Con la sapiente e simpatica guida di Tiziano Togni, nel pomeriggio di sabato 28 settembre i cittadini invitati da Pisa nel Cuore nell’ambito degli eventi di ScopriAMO Pisa, hanno trascorso un paio di ore molto piacevoli all’interno dell’orto botanico, vanto dell’università e di tutta Pisa. Fondato dal granduca Cosimo I dei Medici nel 1543 grazie all’impegno del romagnolo Luca Ghini, è il più antico del suo genere in Europa.

I pisani sono abituati alla sua presenza nel cuore della città, ma nell’andirivieni quotidiano le mura e gli edifici che lo circondano li tengono al di fuori di quel gioiello scientifico, che è anche una splendida oasi di relax e offre una svariata serie di visioni gradevoli e distensive. Oltre agli alberi plurisecolari, i visitatori sono stati colpiti anche dalle architetture a effetto cosiddetto grottesco, perché ispirate nella decorazione superficiale alle pareti interne delle grotte: le costellano ostriche fossili raccolte nel Settecento dal terreno collinare di Montopoli e dintorni, altre conchiglie, rocce colorate.
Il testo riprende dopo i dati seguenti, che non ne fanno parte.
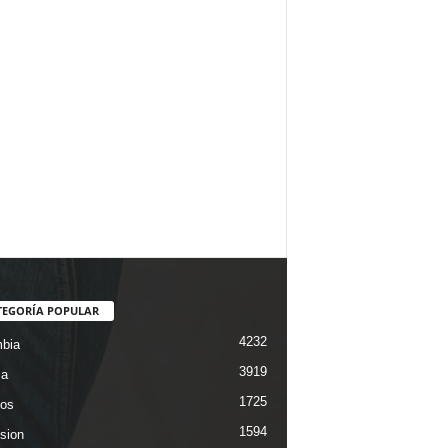
TEGORÍA POPULAR
4232
bia
3919
ca
1725
os
1594
ision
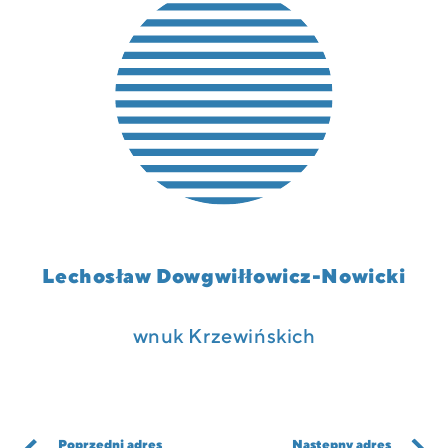
Lechosław Dowgwiłłowicz-Nowicki
wnuk Krzewińskich
Poprzedni adres
Następny adres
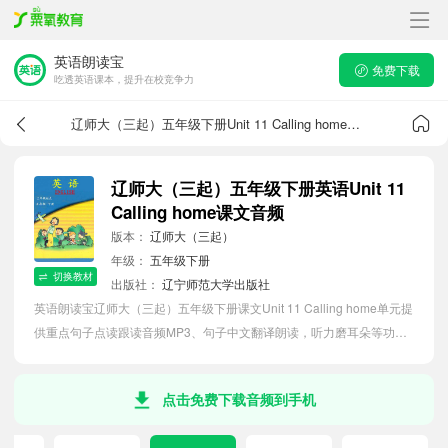
英语朗读宝
免费下载
吃透英语课本，提升在校竞争力
辽师大（三起）五年级下册Unit 11 Calling home课文音频
辽师大（三起）五年级下册英语Unit 11
Calling home课文音频
版本：
辽师大（三起）
年级：
五年级下册
切换教材
出版社：
辽宁师范大学出版社
英语朗读宝辽师大（三起）五年级下册课文Unit 11 Calling home单元提
供重点句子点读跟读音频MP3、句子中文翻译朗读，听力磨耳朵等功
能，内容同步2026最新教材英语电子课本，助力小学生轻松掌握课文语
法，吃透本单元课文。
点击免费下载音频到手机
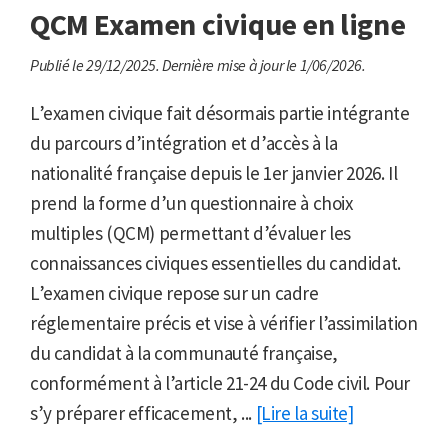
QCM Examen civique en ligne
Publié le 29/12/2025.
Dernière mise à jour le 1/06/2026.
L’examen civique fait désormais partie intégrante
du parcours d’intégration et d’accès à la
nationalité française depuis le 1er janvier 2026. Il
prend la forme d’un questionnaire à choix
multiples (QCM) permettant d’évaluer les
connaissances civiques essentielles du candidat.
L’examen civique repose sur un cadre
réglementaire précis et vise à vérifier l’assimilation
du candidat à la communauté française,
conformément à l’article 21-24 du Code civil. Pour
s’y préparer efficacement, ...
[Lire la suite]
Il gruppo — una settantina di persone — con ancora negli occhi gli imponenti pini a ombrello, le longeve e antiche cycas, i tassi, i grandi lecci e tanti alberi esotici, ha poi raggiunto il ristorante Il Turista per una cena molto gradita. La serata si è conclusa con un breve saluto di Raffaele Latrofa, fondatore di Pisa nel Cuore e assessore comunale ai lavori pubblici, che avuto buon gioco nel ricordare le molte opere urbane già realizzate in un solo anno dalla nuova amministrazione pisana.